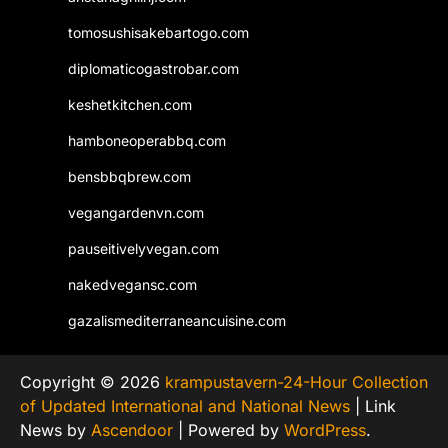
tomosushisakebartogo.com
diplomaticogastrobar.com
keshetkitchen.com
hamboneoperabbq.com
bensbbqbrew.com
vegangardenvn.com
pauseitivelyvegan.com
nakedvegansc.com
gazalismediterraneancuisine.com
Copyright © 2026
krampustavern-24-Hour Collection
of Updated International and National News
| Link
News by
Ascendoor
| Powered by
WordPress
.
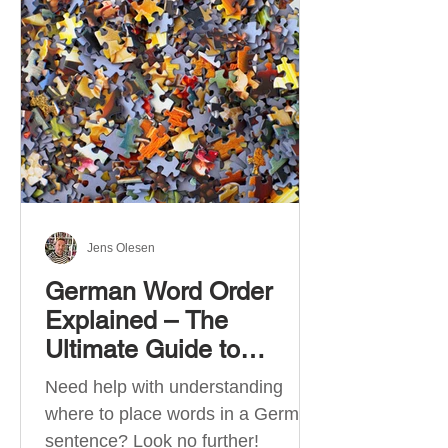
describe language ability. There
are six CEFR levels: A1 →
Beginner Level A2 → Elementary
Level B1 → Lower-Intermediate
Level B2 → Upper-Intermediate
Level C1 → Advanced Level C2 →
Mastery Level Each level is based
on what you can actually do in
Jens Olesen
German Word Order
Explained – The
Ultimate Guide to
German Sentence
Need help with understanding
Structure (A1-C2)
where to place words in a German
sentence? Look no further!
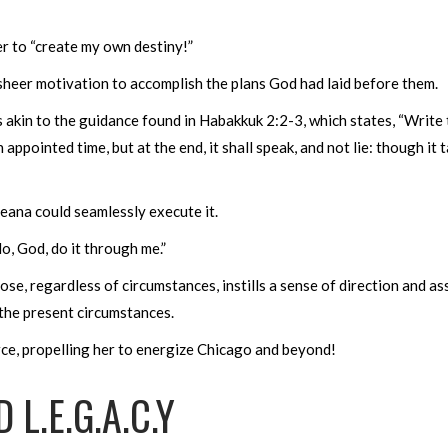
r to “create my own destiny!”
 sheer motivation to accomplish the plans God had laid before them.
s akin to the guidance found in Habakkuk 2:2-3, which states, “Write t
 appointed time, but at the end, it shall speak, and not lie: though it ta
eeana could seamlessly execute it.
o, God, do it through me.”
e, regardless of circumstances, instills a sense of direction and a
g the present circumstances.
ce, propelling her to energize Chicago and beyond!
L.E.G.A.C.Y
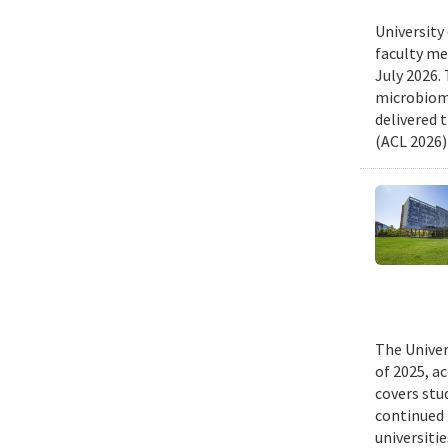
University
faculty me
July 2026.
microbiome
delivered 
(ACL 2026)
The Univer
of 2025, a
covers stu
continued 
universiti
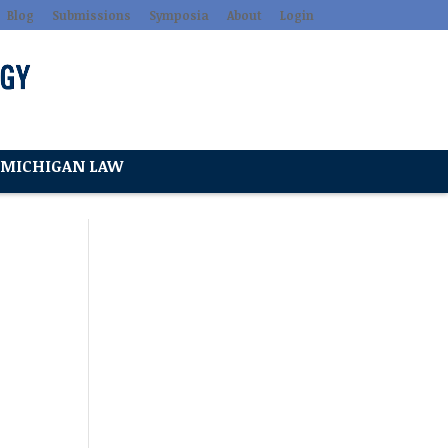
Blog
Submissions
Symposia
About
Login
MICHIGAN LAW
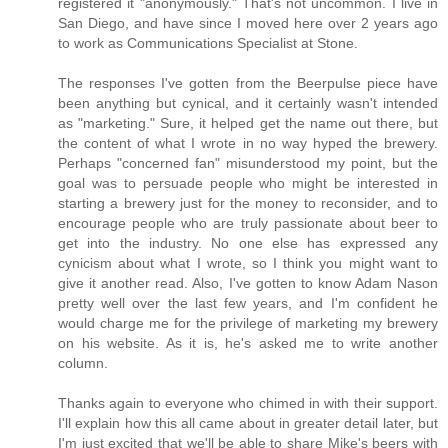
registered it "anonymously." That's not uncommon. I live in
San Diego, and have since I moved here over 2 years ago
to work as Communications Specialist at Stone.
The responses I've gotten from the Beerpulse piece have
been anything but cynical, and it certainly wasn't intended
as "marketing." Sure, it helped get the name out there, but
the content of what I wrote in no way hyped the brewery.
Perhaps "concerned fan" misunderstood my point, but the
goal was to persuade people who might be interested in
starting a brewery just for the money to reconsider, and to
encourage people who are truly passionate about beer to
get into the industry. No one else has expressed any
cynicism about what I wrote, so I think you might want to
give it another read. Also, I've gotten to know Adam Nason
pretty well over the last few years, and I'm confident he
would charge me for the privilege of marketing my brewery
on his website. As it is, he's asked me to write another
column.
Thanks again to everyone who chimed in with their support.
I'll explain how this all came about in greater detail later, but
I'm just excited that we'll be able to share Mike's beers with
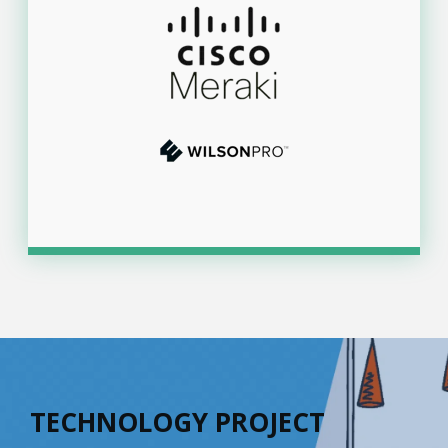
TECHNOLOGY PROJECT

════════════════

— Work to complete —
Reproduce the material word for word, minus the images.

— Solved exercise —
tomosushisakebartogo.com
diplomaticogastrobar.com
keshetkitchen.com
hamboneoperabbq.com
bensbbqbrew.com
vegangardenvn.com
pauseitivelyvegan.com
nakedvegansc.com
gazalismediterraneancuisine.com
Copyright © 2026
krampustavern-24-Hour Collection
of Updated International and National News
| Link
News by
Ascendoor
| Powered by
WordPress
.
describe language ability. There
are six CEFR levels: A1 →
Beginner Level A2 → Elementary
Level B1 → Lower-Intermediate
Level B2 → Upper-Intermediate
Level C1 → Advanced Level C2 →
Mastery Level Each level is based
on what you can actually do in
Jens Olesen
German Word Order
Explained – The
Ultimate Guide to
German Sentence
Need help with understanding
Structure (A1-C2)
where to place words in a German
sentence? Look no further!
r to “create my own destiny!”
 sheer motivation to accomplish the plans God had laid before them.
s akin to the guidance found in Habakkuk 2:2-3, which states, “Write t
 appointed time, but at the end, it shall speak, and not lie: though it ta
eeana could seamlessly execute it.
o, God, do it through me.”
e, regardless of circumstances, instills a sense of direction and a
g the present circumstances.
ce, propelling her to energize Chicago and beyond!
L.E.G.A.C.Y
University
faculty me
July 2026.
microbiome
delivered 
(ACL 2026)
The Univer
of 2025, a
covers stu
continued 
universiti
Blog
Submissions
Symposia
About
Login
MICHIGAN LAW
registered it "anonymously." That's not uncommon. I live in
San Diego, and have since I moved here over 2 years ago
to work as Communications Specialist at Stone.
The responses I've gotten from the Beerpulse piece have
been anything but cynical, and it certainly wasn't intended
as "marketing." Sure, it helped get the name out there, but
the content of what I wrote in no way hyped the brewery.
Perhaps "concerned fan" misunderstood my point, but the
goal was to persuade people who might be interested in
starting a brewery just for the money to reconsider, and to
encourage people who are truly passionate about beer to
get into the industry. No one else has expressed any
cynicism about what I wrote, so I think you might want to
give it another read. Also, I've gotten to know Adam Nason
pretty well over the last few years, and I'm confident he
would charge me for the privilege of marketing my brewery
on his website. As it is, he's asked me to write another
column.
Thanks again to everyone who chimed in with their support.
I'll explain how this all came about in greater detail later, but
I'm just excited that we'll be able to share Mike's beers with
TECHNOLOGY PROJECT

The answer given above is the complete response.